Some say such spending would not be fiscally responsible because debt would swell and inflation would skyrocket. But according to MMT, large government debt is not a precursor to collapse, as we have long believed, countries like the US can maintain much larger deficits without cause for concern, and small deficits or surpluses can be very dangerous and cause a recession because of spending. the deficit is what builds people’s savings, MMT theorists explain that debt is simply money the government puts into the economy and is not taxed back. They also argue that comparing the government budget with the average household budget is a mistake.
While proponents of the theory admit that inflation is theoretically a possible outcome of such spending, they say it is highly unlikely and can be combated by future policy decisions if needed. They often cite the example of Japan, which has a much higher public debt than the US
According to MMT, the only limitation the government has in terms of spending is the availability of tangible resources, such as workers, construction equipment, etc. When government spending is too large in relation to available resources, inflation can spike if decision makers are not careful. Taxes create a sustainable demand for the currency and are a tool to get money out of an increasingly hot economy, says MMT. that taxes are basically meant to give the government money to spend on building infrastructure, funding social welfare programs, etc.

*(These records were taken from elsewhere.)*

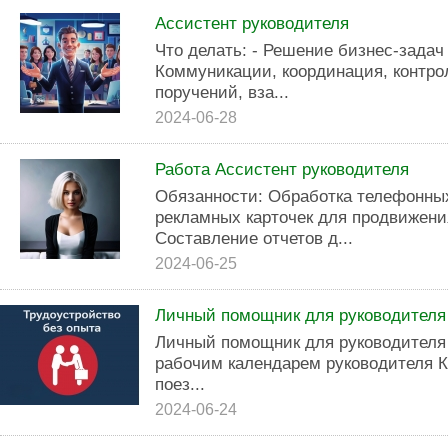
Ассистент руководителя
Что делать: - Решение бизнес-задач
Коммуникации, координация, контро
поручений, вза...
2024-06-28
Работа Ассистент руководителя
Обязанности: Обработка телефонны
рекламных карточек для продвижени
Составление отчетов д...
2024-06-25
Личный помощник для руководителя
Личный помощник для руководителя
рабочим календарем руководителя К
поез...
2024-06-24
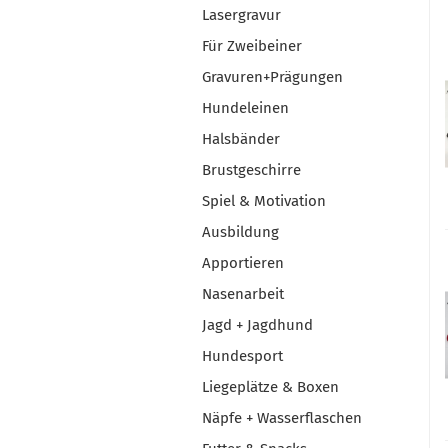
Lasergravur
Für Zweibeiner
Gravuren+Prägungen
Hundeleinen
Halsbänder
Brustgeschirre
Spiel & Motivation
Ausbildung
Apportieren
Nasenarbeit
Jagd + Jagdhund
Hundesport
Liegeplätze & Boxen
Näpfe + Wasserflaschen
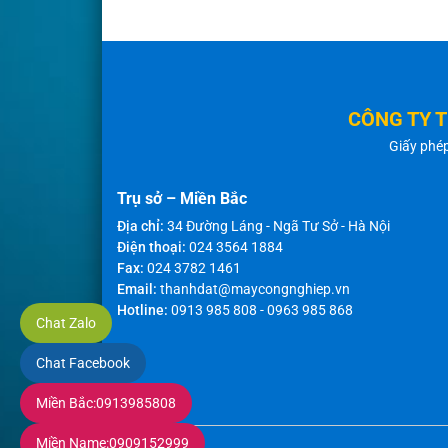
CÔNG TY 
Giấy phé
Trụ sở – Miền Bắc
Địa chỉ:
34 Đường Láng - Ngã Tư Sở - Hà Nội
Điện thoại:
024 3564 1884
Fax:
024 3782 1461
Email:
thanhdat@maycongnghiep.vn
Hotline:
0913 985 808
-
0963 985 868
Chat Zalo
Chat Facebook
Miền Bắc:
0913985808
Miền Name:
0909152999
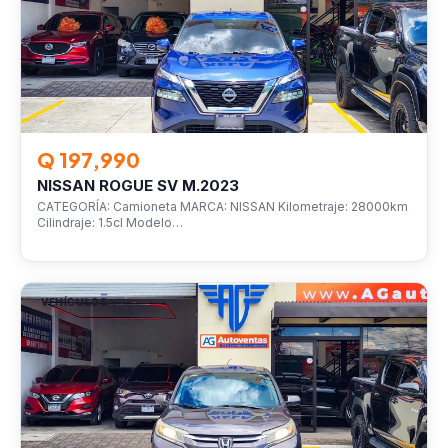
Q 197,990
NISSAN ROGUE SV M.2023
CATEGORÍA: Camioneta MARCA: NISSAN Kilometraje: 28000km
Cilindraje: 1.5cl Modelo…
VEHÍCULOS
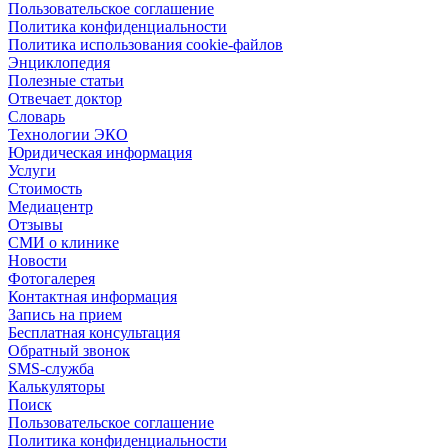
Пользовательское соглашение
Политика конфиденциальности
Политика использования cookie-файлов
Энциклопедия
Полезные статьи
Отвечает доктор
Словарь
Технологии ЭКО
Юридическая информация
Услуги
Стоимость
Медиацентр
Отзывы
СМИ о клинике
Новости
Фотогалерея
Контактная информация
Запись на прием
Бесплатная консультация
Обратный звонок
SMS-служба
Калькуляторы
Поиск
Пользовательское соглашение
Политика конфиденциальности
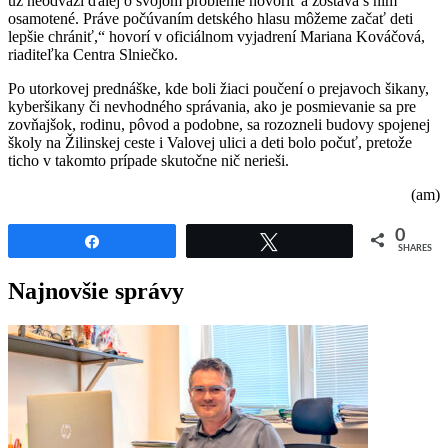
už neodváži ďalej o svojom probléme hovoriť a zostáva s nim
osamotené. Práve počúvaním detského hlasu môžeme začať deti
lepšie chrániť,“ hovorí v oficiálnom vyjadrení Mariana Kováčová,
riaditeľka Centra Slniečko.
Po utorkovej prednáške, kde boli žiaci poučení o prejavoch šikany,
kyberšikany či nevhodného správania, ako je posmievanie sa pre
zovňajšok, rodinu, pôvod a podobne, sa rozozneli budovy spojenej
školy na Žilinskej ceste i Valovej ulici a deti bolo počuť, pretože
ticho v takomto prípade skutočne nič nerieši.
(am)
0
Share
Tweet
SHARES
Najnovšie správy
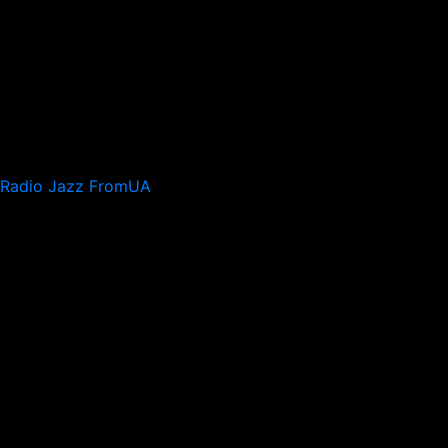
Radio Jazz FromUA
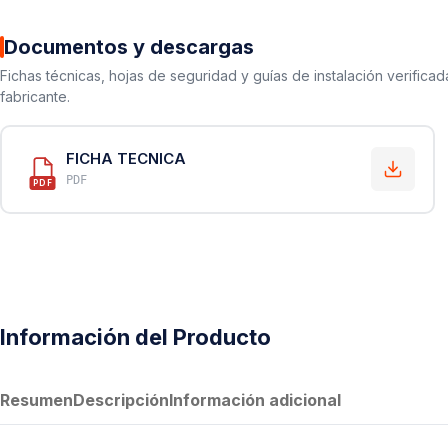
Documentos y descargas
Fichas técnicas, hojas de seguridad y guías de instalación verificad
fabricante.
FICHA TECNICA
PDF
PDF
Información del Producto
Resumen
Descripción
Información adicional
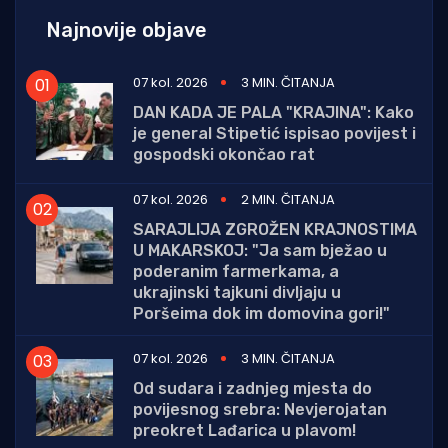
Najnovije objave
07 kol. 2026
3 MIN. ČITANJA
DAN KADA JE PALA "KRAJINA": Kako
je general Stipetić ispisao povijest i
gospodski okončao rat
07 kol. 2026
2 MIN. ČITANJA
SARAJLIJA ZGROŽEN KRAJNOSTIMA
U MAKARSKOJ: "Ja sam bježao u
poderanim farmerkama, a
ukrajinski tajkuni divljaju u
Poršeima dok im domovina gori!"
07 kol. 2026
3 MIN. ČITANJA
Od sudara i zadnjeg mjesta do
povijesnog srebra: Nevjerojatan
preokret Lađarica u plavom!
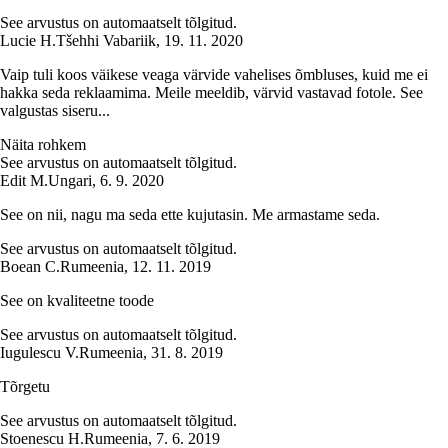
See arvustus on automaatselt tõlgitud.
Lucie H.
Tšehhi Vabariik
,
19. 11. 2020
Vaip tuli koos väikese veaga värvide vahelises õmbluses, kuid me ei
hakka seda reklaamima. Meile meeldib, värvid vastavad fotole. See
valgustas siseru...
Näita rohkem
See arvustus on automaatselt tõlgitud.
Edit M.
Ungari
,
6. 9. 2020
See on nii, nagu ma seda ette kujutasin. Me armastame seda.
See arvustus on automaatselt tõlgitud.
Boean C.
Rumeenia
,
12. 11. 2019
See on kvaliteetne toode
See arvustus on automaatselt tõlgitud.
Iugulescu V.
Rumeenia
,
31. 8. 2019
Tõrgetu
See arvustus on automaatselt tõlgitud.
Stoenescu H.
Rumeenia
,
7. 6. 2019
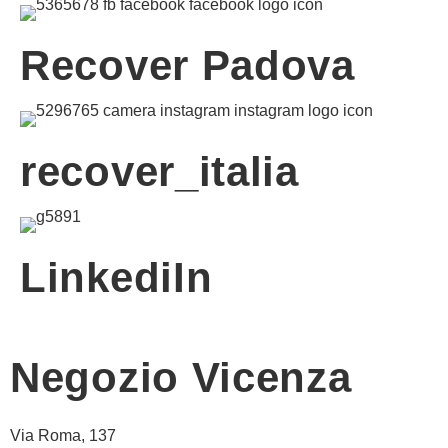
Recover Padova
recover_italia
LinkediIn
Negozio Vicenza
Via Roma, 137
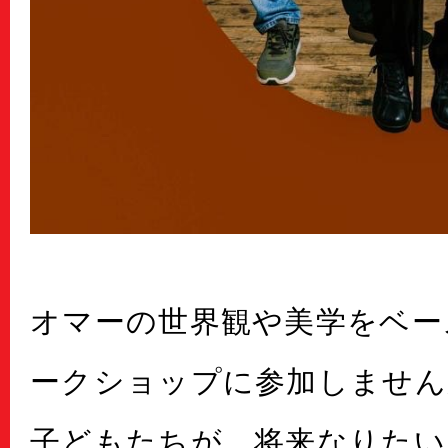
オマーの世界観や美学をベー
ークショップに参加しません
子どもたちが、将来なりたい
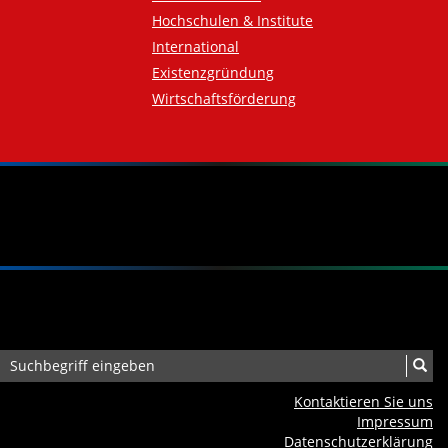
Hochschulen & Institute
International
Existenzgründung
Wirtschaftsförderung
Kontaktieren Sie uns
Impressum
Datenschutzerklärung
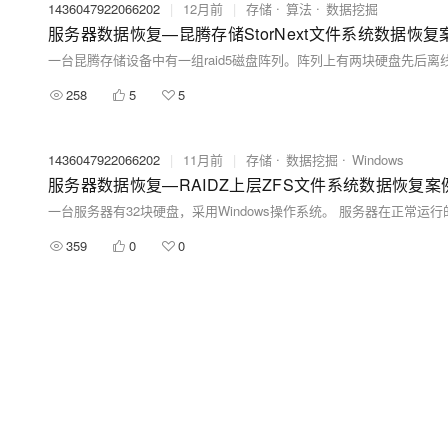
1436047922066202
|
12月前
|
存储
算法
数据挖掘
服务器数据恢复—昆腾存储StorNext文件系统数据恢复
一台昆腾存储设备中有一组raid5磁盘阵列。阵列上有两块硬盘先后离线
258
5
5
1436047922066202
|
11月前
|
存储
数据挖掘
Windows
服务器数据恢复—RAIDZ上层ZFS文件系统数据恢复案
359
0
0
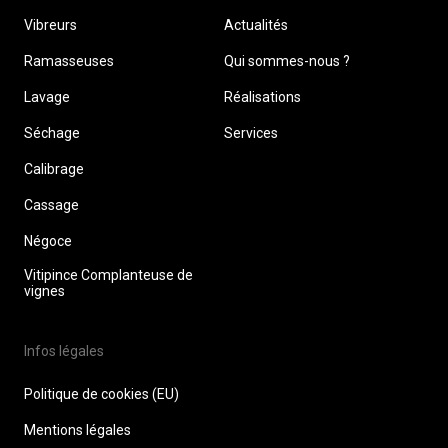
Vibreurs
Actualités
Ramasseuses
Qui sommes-nous ?
Lavage
Réalisations
Séchage
Services
Calibrage
Cassage
Négoce
Vitipince Complanteuse de
vignes
Infos légales
Politique de cookies (EU)
Mentions légales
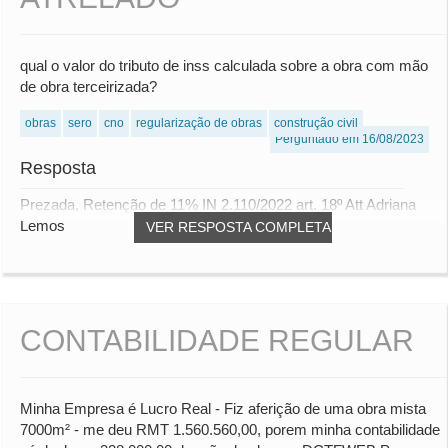
qual o valor do tributo de inss calculada sobre a obra com mão
de obra terceirizada?
obras
sero
cno
regularização de obras
construção civil
Perguntado em 16/08/2023
Resposta
Prezada, Retenção de 11% IN 2.110/2022 art. 18º Att Adriana
Lemos
VER RESPOSTA COMPLETA
CONTABILIDADE REGULAR
Minha Empresa é Lucro Real - Fiz aferição de uma obra mista
7000m² - me deu RMT 1.560.560,00, porem minha contabilidade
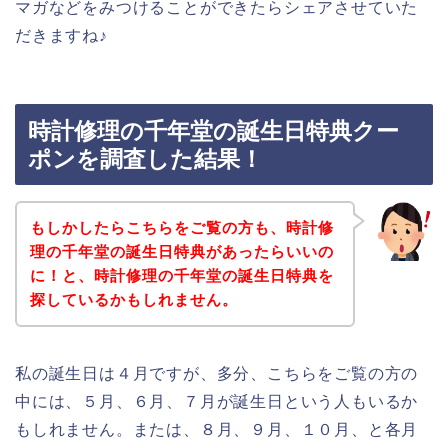
マガなどをみつけることができたらシェアさせていた
だきますね♪
時計修理の千年堂の誕生日特典クー
ポンを調査した結果！
もしかしたらこちらをご覧の方も、時計修
理の千年堂の誕生日特典があったらいいの
に！と、時計修理の千年堂の誕生日特典を
探しているかもしれません。
私の誕生日は４月ですが、多分、こちらをご覧の方の
中には、５月、６月、７月が誕生日という人もいるか
もしれません。または、８月、９月、１０月、と各月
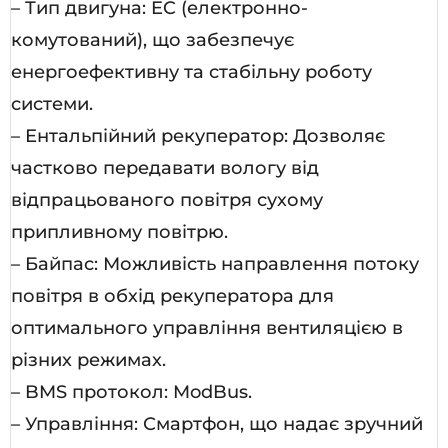
– Тип двигуна: EC (електронно-
комутований), що забезпечує
енергоефективну та стабільну роботу
системи.
– Ентальпійний рекуператор: Дозволяє
частково передавати вологу від
відпрацьованого повітря сухому
припливному повітрю.
– Байпас: Можливість направлення потоку
повітря в обхід рекуператора для
оптимального управління вентиляцією в
різних режимах.
– BMS протокол: ModBus.
– Управління: Смартфон, що надає зручний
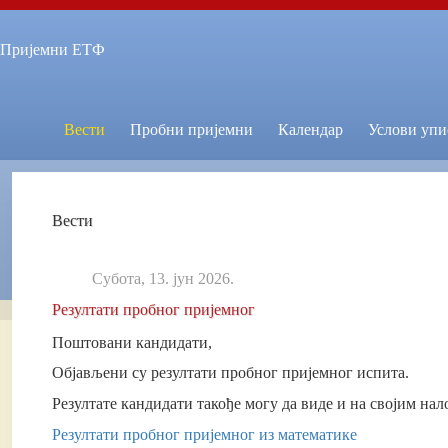
Skip
to
content
Пријемни ЕТФ
Вести
Пробни пријемни
Календар
Услови упи
Вести
Субота, 13. јун 2026.
Резултати пробног пријемног
Поштовани кандидати,
Објављени су резултати пробног пријемног испита.
Резултате кандидати такође могу да виде и на својим нал
Резултати пробног пријемног из математике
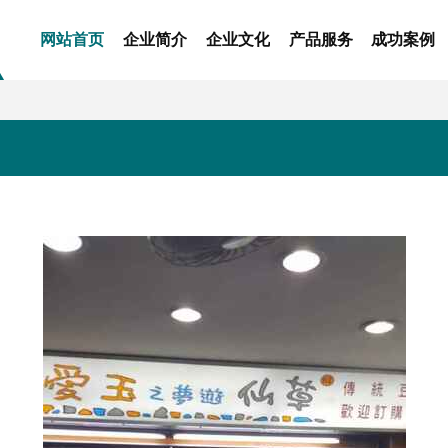
网站首页
企业简介
企业文化
产品服务
成功案例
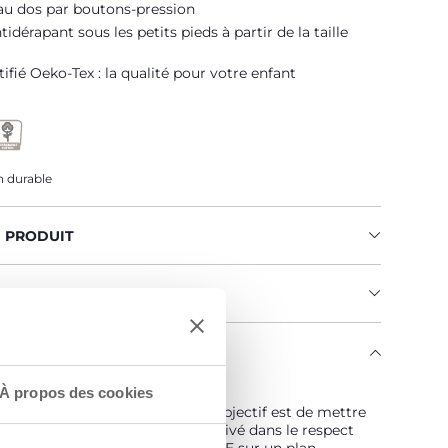
au dos par boutons-pression
idérapant sous les petits pieds à partir de la taille
tifié Oeko-Tex : la qualité pour votre enfant
 durable
U PRODUIT
MENTS ET INSTRUCTIONS
ENGAGE
 est… Durable !
À propos des cookies
vé selon un programme dont l'objectif est de mettre
hé des fils certifiés de coton cultivé dans le respect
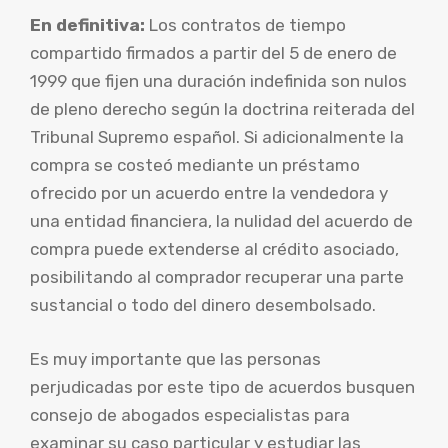
En definitiva:
Los contratos de tiempo
compartido firmados a partir del 5 de enero de
1999 que fijen una duración indefinida son nulos
de pleno derecho según la doctrina reiterada del
Tribunal Supremo español. Si adicionalmente la
compra se costeó mediante un préstamo
ofrecido por un acuerdo entre la vendedora y
una entidad financiera, la nulidad del acuerdo de
compra puede extenderse al crédito asociado,
posibilitando al comprador recuperar una parte
sustancial o todo del dinero desembolsado.
Es muy importante que las personas
perjudicadas por este tipo de acuerdos busquen
consejo de abogados especialistas para
examinar su caso particular y estudiar las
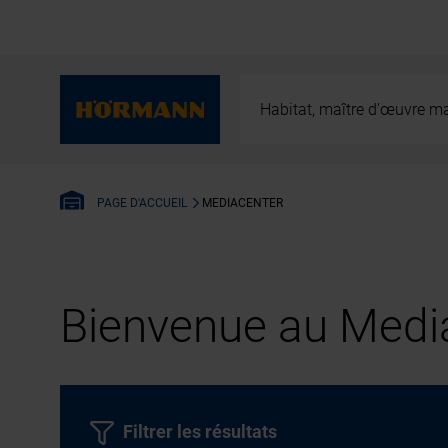
Habitat, maître d’œuvre ma
MEDIACENTER
PAGE D'ACCUEIL
Bienvenue au Media
Filtrer les résultats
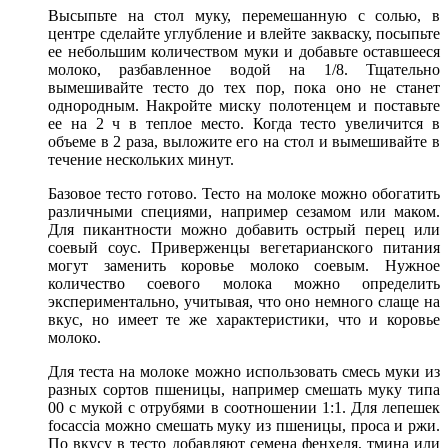
Высыпьте на стол муку, перемешанную с солью, в
центре сделайте углубление и влейте закваску, посыпьте
ее небольшим количеством муки и добавьте оставшееся
молоко, разбавленное водой на 1/8. Тщательно
вымешивайте тесто до тех пор, пока оно не станет
однородным. Накройте миску полотенцем и поставьте
ее на 2 ч в теплое место. Когда тесто увеличится в
объеме в 2 раза, выложите его на стол и вымешивайте в
течение нескольких минут.
Базовое тесто готово. Тесто на молоке можно обогатить
различными специями, например сезамом или маком.
Для пикантности можно добавить острый перец или
соевый соус. Приверженцы вегетарианского питания
могут заменить коровье молоко соевым. Нужное
количество соевого молока можно определить
экспериментально, учитывая, что оно немного слаще на
вкус, но имеет те же характеристики, что и коровье
молоко.
Для теста на молоке можно использовать смесь муки из
разных сортов пшеницы, например смешать муку типа
00 с мукой с отрубями в соотношении 1:1. Для лепешек
focaccia можно смешать муку из пшеницы, проса и ржи.
По вкусу в тесто добавляют семена фенхеля, тмина или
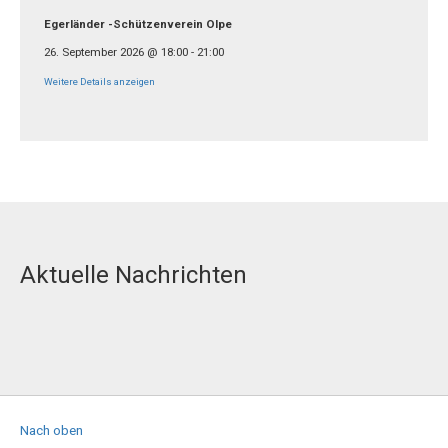
Egerländer -Schützenverein Olpe
26. September 2026
@
18:00
-
21:00
Weitere Details anzeigen
Aktuelle Nachrichten
Nach oben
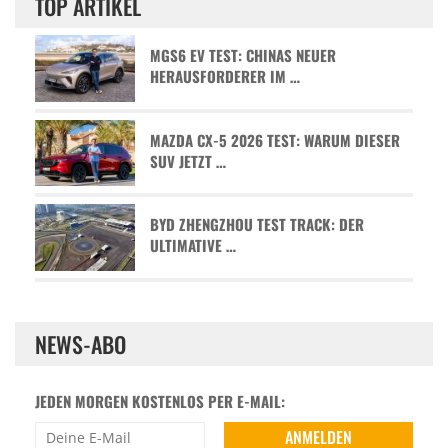
TOP ARTIKEL
MGS6 EV TEST: CHINAS NEUER
HERAUSFORDERER IM …
MAZDA CX-5 2026 TEST: WARUM DIESER
SUV JETZT …
BYD ZHENGZHOU TEST TRACK: DER
ULTIMATIVE …
NEWS-ABO
JEDEN MORGEN KOSTENLOS PER E-MAIL:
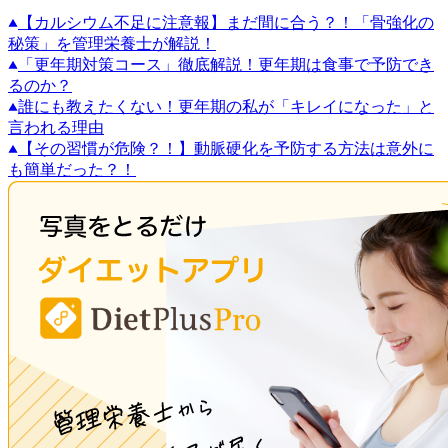
【カルシウム不足に注意報】まだ間に合う？！「骨強化の
秘策」を管理栄養士が解説！
「更年期対策コース」徹底解説！更年期は食事で予防でき
るのか？
誰にも教えたくない！更年期の私が「キレイになった」と
言われる理由
【その習慣が危険？！】動脈硬化を予防する方法は意外に
も簡単だった？！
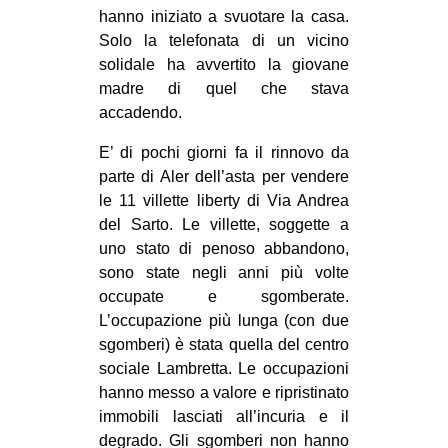
hanno iniziato a svuotare la casa.
CULTURE
Solo la telefonata di un vicino
ARTE
solidale ha avvertito la giovane
madre di quel che stava
CINEMA
accadendo.
MANIFESTI
E’ di pochi giorni fa il rinnovo da
MUSICA
parte di Aler dell’asta per vendere
RECENSIONI
le 11 villette liberty di Via Andrea
del Sarto. Le villette, soggette a
INTERNAZIONALE
uno stato di penoso abbandono,
AFRICA
sono state negli anni più volte
occupate e sgomberate.
AMERICHE
L’occupazione più lunga (con due
ESTREMO ORIENTE
sgomberi) è stata quella del centro
EUROPA
sociale Lambretta. Le occupazioni
hanno messo a valore e ripristinato
MEDIO ORIENTE
immobili lasciati all’incuria e il
MONDO
degrado. Gli sgomberi non hanno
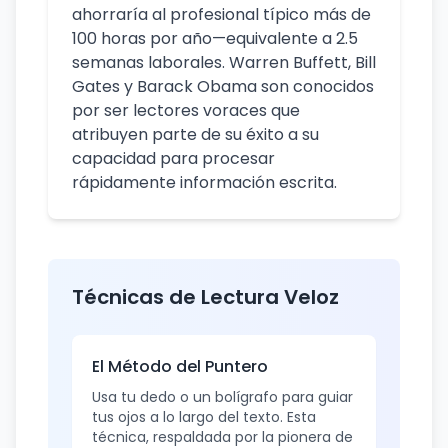
ahorraría al profesional típico más de
100 horas por año—equivalente a 2.5
semanas laborales. Warren Buffett, Bill
Gates y Barack Obama son conocidos
por ser lectores voraces que
atribuyen parte de su éxito a su
capacidad para procesar
rápidamente información escrita.
Técnicas de Lectura Veloz
El Método del Puntero
Usa tu dedo o un bolígrafo para guiar
tus ojos a lo largo del texto. Esta
técnica, respaldada por la pionera de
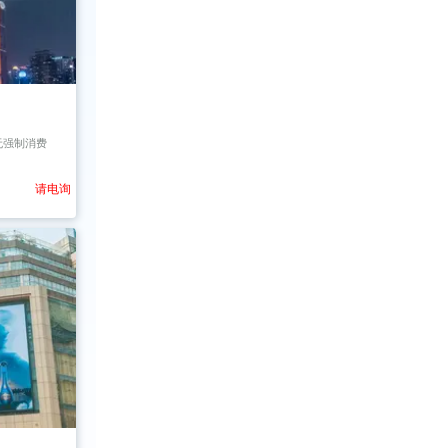
无强制消费
请电询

“What happens if you go to your local IRS office to pay your taxes in real cash?,” wrote MMT pioneer Warren Mosler in his book The 7 Deadly Frauds of Economic Policy1. as payment. Next, they will count it, give you a receipt and, hopefully, thank you for helping pay social security, interest on the national debt, and the Iraq war. Then, once you, the taxpayer, leave the room, they will take the proceeds your hard work that you just paid for and threw it into the crusher.”
MMT says the government doesn’t need to sell bonds to borrow money, because that’s money it can make itself. The government sold bonds to drain excess reserves and hit its target interest rate overnight. Thus, the existence of bonds, which Mosler calls “a savings account at the Fed,” is not a requirement for governments but a policy choice.
Unemployment is the result of the government spending too little when collecting taxes, according to MMT. It said those looking for work and unable to find work in the private sector should be provided with a minimum wage, transitional job funded by the government and managed by local communities. This labor will act as a buffer stock to help the government control inflation in the economy.